• _EXERCISE DESCRIPTION_:
Using the listing below, print the line containing "Casa de Pizarro", the line containing "Blog Categories", and each line between them, exactly and nothing else. Pictures stay out of the print.

• _DATA TO EXAMINE_:
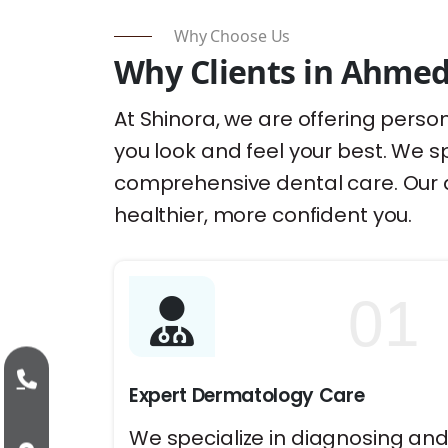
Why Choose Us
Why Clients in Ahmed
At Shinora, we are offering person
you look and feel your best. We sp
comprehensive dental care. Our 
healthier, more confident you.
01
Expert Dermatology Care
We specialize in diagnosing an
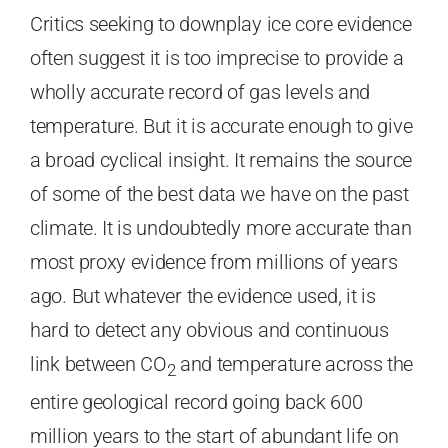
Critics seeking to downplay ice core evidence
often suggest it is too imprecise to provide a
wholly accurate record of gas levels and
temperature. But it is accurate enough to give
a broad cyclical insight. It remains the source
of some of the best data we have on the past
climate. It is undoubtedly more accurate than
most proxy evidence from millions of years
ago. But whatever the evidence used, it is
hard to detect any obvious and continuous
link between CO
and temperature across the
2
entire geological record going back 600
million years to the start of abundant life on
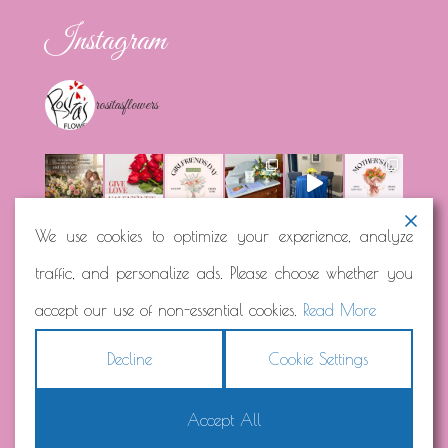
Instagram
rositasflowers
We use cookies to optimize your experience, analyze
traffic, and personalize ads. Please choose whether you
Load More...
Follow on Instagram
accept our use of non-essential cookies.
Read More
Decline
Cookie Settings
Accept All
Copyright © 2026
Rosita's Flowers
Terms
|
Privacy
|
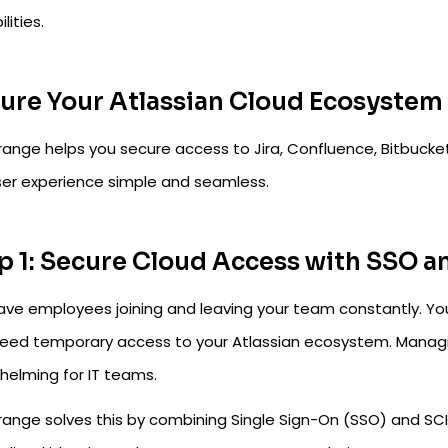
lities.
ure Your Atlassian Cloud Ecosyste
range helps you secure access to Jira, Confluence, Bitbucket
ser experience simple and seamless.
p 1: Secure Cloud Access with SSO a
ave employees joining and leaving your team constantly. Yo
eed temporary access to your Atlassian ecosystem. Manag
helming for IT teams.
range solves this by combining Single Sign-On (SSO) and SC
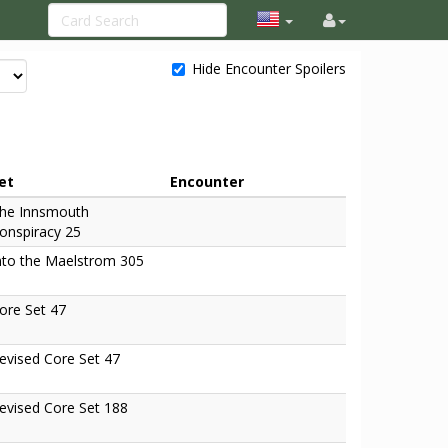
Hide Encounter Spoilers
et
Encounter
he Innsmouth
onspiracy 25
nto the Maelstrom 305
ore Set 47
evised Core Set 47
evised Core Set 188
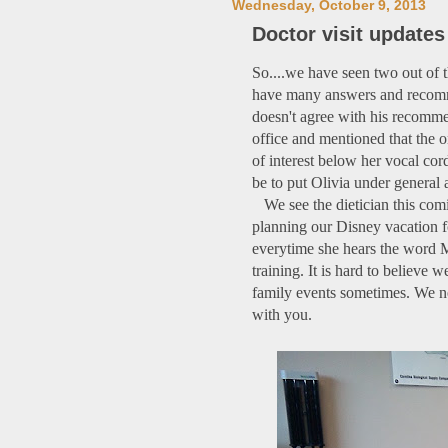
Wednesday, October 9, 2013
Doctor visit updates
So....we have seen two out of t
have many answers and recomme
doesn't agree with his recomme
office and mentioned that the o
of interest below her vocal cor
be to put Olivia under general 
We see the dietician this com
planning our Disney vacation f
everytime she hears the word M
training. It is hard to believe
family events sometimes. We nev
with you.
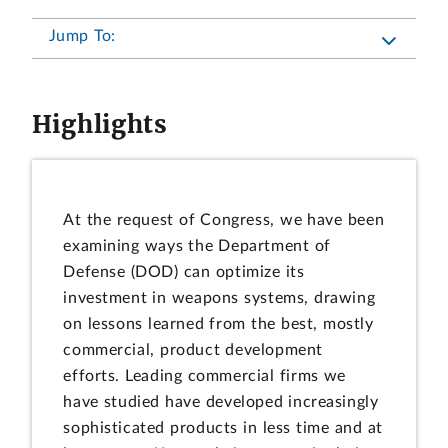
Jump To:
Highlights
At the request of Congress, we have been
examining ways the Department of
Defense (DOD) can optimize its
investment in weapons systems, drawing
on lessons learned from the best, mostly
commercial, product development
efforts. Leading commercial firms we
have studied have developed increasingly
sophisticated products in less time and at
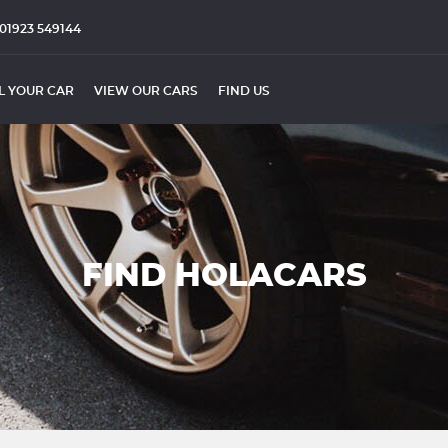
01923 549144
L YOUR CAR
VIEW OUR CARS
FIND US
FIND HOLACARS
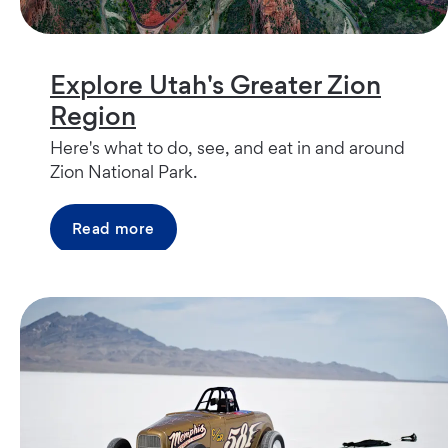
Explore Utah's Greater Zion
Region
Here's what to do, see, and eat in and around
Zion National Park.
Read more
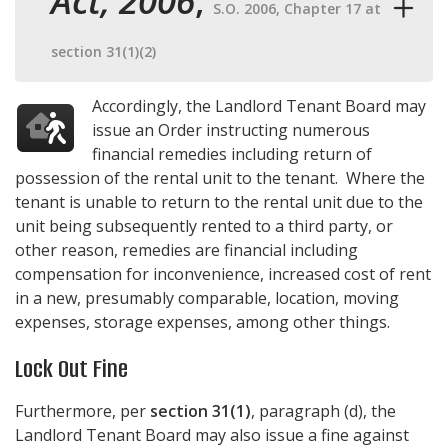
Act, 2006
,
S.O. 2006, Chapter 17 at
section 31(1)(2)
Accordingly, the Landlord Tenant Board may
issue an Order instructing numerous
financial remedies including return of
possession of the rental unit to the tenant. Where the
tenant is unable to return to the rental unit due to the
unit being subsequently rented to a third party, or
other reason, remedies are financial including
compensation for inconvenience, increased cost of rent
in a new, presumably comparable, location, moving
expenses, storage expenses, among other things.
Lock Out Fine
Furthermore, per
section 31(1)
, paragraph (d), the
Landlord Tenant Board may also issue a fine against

...

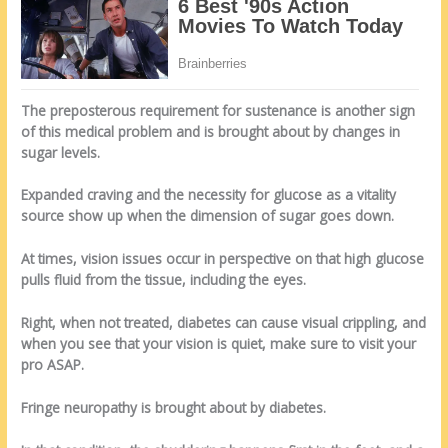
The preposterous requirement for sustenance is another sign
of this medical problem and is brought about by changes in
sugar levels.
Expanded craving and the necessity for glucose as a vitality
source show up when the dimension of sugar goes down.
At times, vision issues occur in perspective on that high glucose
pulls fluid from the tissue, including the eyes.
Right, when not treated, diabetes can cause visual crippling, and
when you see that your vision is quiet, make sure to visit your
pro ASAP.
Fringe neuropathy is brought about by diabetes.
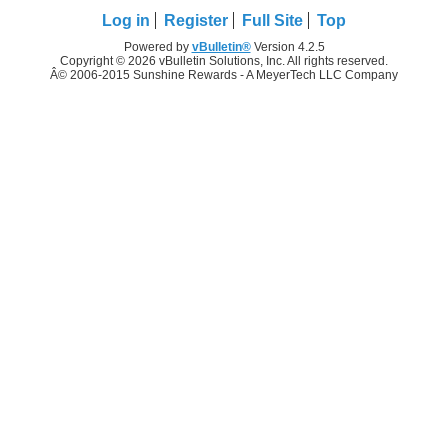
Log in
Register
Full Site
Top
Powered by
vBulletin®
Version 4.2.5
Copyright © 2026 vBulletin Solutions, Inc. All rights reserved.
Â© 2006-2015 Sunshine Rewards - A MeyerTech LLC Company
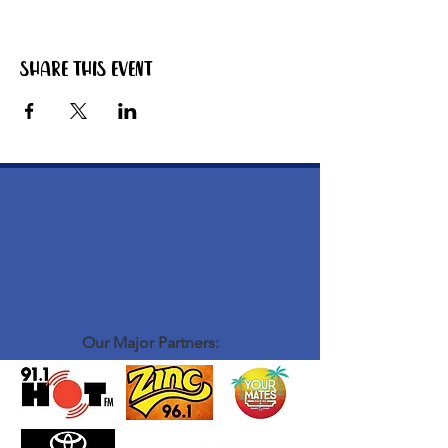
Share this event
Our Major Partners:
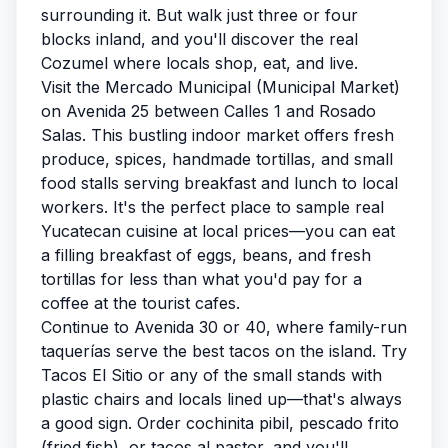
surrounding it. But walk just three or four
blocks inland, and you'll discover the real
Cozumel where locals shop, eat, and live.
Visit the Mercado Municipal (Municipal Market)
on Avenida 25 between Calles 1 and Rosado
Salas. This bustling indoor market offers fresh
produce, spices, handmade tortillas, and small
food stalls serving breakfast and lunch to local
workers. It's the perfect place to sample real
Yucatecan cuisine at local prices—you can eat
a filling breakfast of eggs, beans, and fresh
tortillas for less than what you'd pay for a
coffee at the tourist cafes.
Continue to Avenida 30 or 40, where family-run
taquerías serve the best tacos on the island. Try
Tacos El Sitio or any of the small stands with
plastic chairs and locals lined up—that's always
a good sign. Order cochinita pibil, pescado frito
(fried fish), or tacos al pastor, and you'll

--

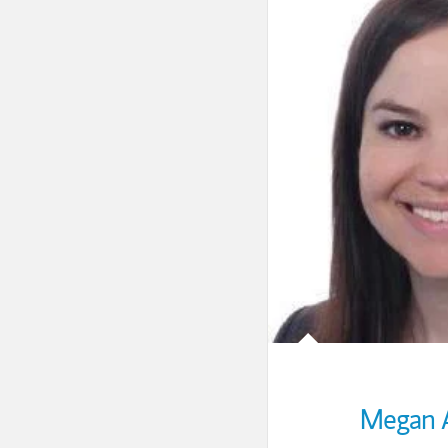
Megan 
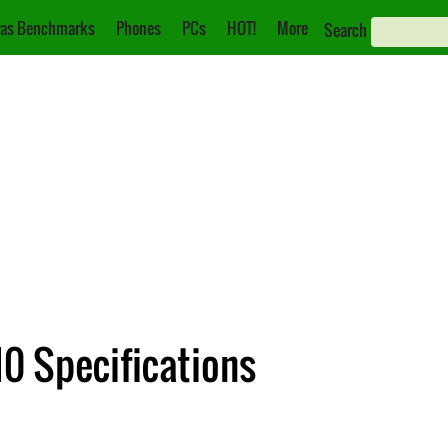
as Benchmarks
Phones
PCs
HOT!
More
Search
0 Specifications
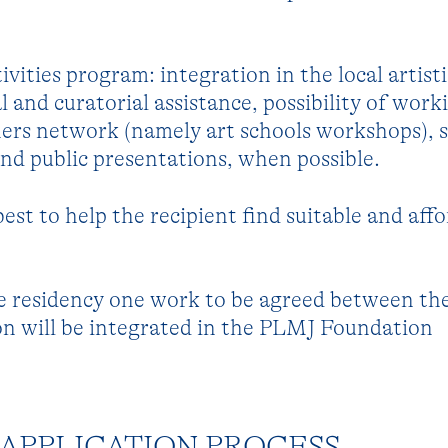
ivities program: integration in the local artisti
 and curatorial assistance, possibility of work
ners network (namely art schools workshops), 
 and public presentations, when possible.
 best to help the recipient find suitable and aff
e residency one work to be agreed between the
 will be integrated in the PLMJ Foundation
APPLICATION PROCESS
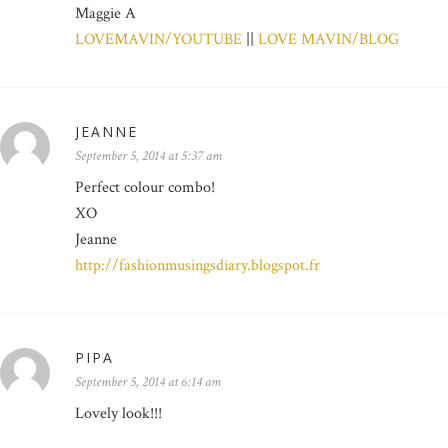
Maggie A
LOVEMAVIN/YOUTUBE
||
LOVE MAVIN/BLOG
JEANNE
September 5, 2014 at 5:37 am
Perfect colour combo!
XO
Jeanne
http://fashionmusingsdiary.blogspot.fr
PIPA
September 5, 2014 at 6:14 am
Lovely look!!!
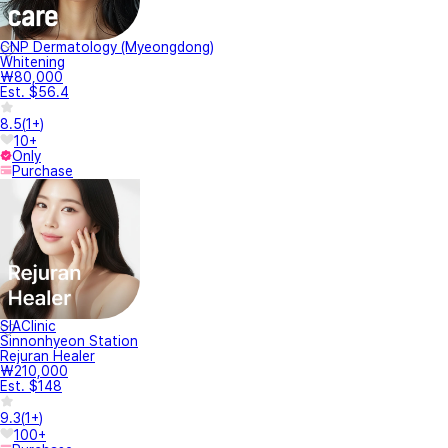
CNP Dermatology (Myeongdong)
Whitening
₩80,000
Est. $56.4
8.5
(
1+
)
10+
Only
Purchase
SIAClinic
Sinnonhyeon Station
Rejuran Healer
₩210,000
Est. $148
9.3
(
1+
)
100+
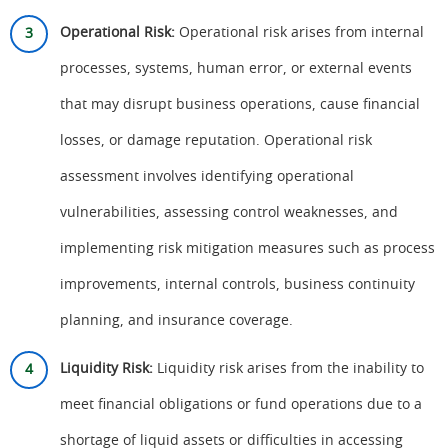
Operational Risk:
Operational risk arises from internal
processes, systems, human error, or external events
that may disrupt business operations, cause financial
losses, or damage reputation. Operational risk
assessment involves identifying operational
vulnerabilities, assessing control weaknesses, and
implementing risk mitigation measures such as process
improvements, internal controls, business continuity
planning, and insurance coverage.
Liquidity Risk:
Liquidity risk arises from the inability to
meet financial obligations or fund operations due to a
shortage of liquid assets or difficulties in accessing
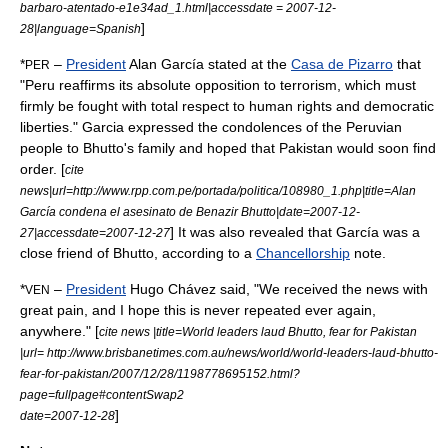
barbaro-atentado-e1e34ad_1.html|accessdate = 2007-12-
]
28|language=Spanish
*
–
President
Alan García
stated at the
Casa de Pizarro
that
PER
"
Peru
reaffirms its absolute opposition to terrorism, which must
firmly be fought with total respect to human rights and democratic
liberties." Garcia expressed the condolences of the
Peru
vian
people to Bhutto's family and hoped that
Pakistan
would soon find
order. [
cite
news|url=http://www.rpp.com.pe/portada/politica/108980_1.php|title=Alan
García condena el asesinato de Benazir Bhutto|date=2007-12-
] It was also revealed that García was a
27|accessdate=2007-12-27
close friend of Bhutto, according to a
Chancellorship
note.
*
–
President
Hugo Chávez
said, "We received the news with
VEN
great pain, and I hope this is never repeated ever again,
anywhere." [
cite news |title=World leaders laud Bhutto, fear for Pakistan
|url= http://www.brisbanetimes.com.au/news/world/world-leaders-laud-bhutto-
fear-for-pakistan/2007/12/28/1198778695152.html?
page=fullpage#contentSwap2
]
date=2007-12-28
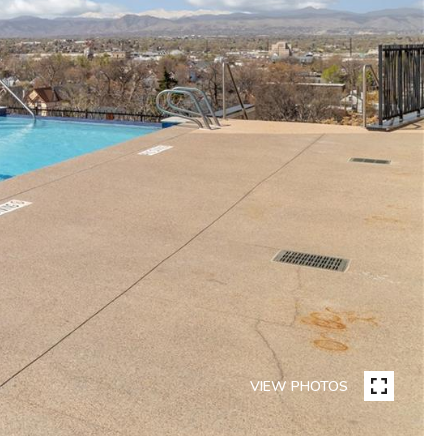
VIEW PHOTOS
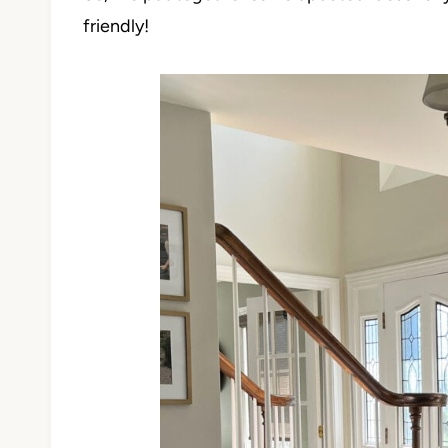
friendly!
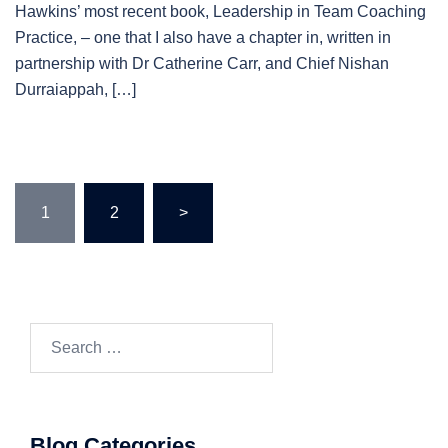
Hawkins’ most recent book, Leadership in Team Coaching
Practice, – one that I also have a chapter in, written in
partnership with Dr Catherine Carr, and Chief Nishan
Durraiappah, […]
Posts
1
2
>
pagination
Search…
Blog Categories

• _RESULT OF THE TASK_:
Casa de Pizarro
that
PER
"
Peru
reaffirms its absolute opposition to terrorism, which must
firmly be fought with total respect to human rights and democratic
liberties." Garcia expressed the condolences of the
Peru
vian
people to Bhutto's family and hoped that
Pakistan
would soon find
order. [
cite
news|url=http://www.rpp.com.pe/portada/politica/108980_1.php|title=Alan
García condena el asesinato de Benazir Bhutto|date=2007-12-
] It was also revealed that García was a
27|accessdate=2007-12-27
close friend of Bhutto, according to a
Chancellorship
note.
*
–
President
Hugo Chávez
said, "We received the news with
VEN
great pain, and I hope this is never repeated ever again,
anywhere." [
cite news |title=World leaders laud Bhutto, fear for Pakistan
|url= http://www.brisbanetimes.com.au/news/world/world-leaders-laud-bhutto-
fear-for-pakistan/2007/12/28/1198778695152.html?
page=fullpage#contentSwap2
]
date=2007-12-28
VIEW PHOTOS
friendly!
Hawkins’ most recent book, Leadership in Team Coaching
Practice, – one that I also have a chapter in, written in
partnership with Dr Catherine Carr, and Chief Nishan
Durraiappah, […]
Posts
1
2
>
pagination
Search…
Blog Categories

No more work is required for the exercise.